%%

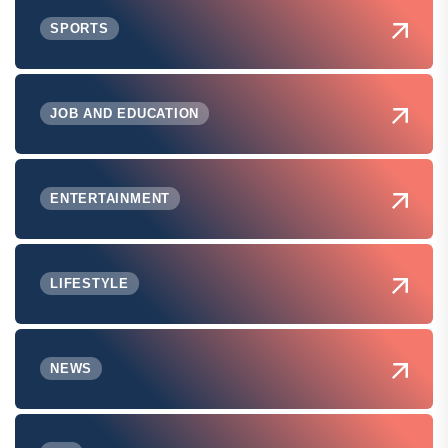
SPORTS
JOB AND EDUCATION
ENTERTAINMENT
LIFESTYLE
NEWS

%%

Task instructions —
Nothing but an exact repeat of the records, pictures excluded, belongs in the answer.

Exercise result —
SPORTS
JOB AND EDUCATION
ENTERTAINMENT
LIFESTYLE
NEWS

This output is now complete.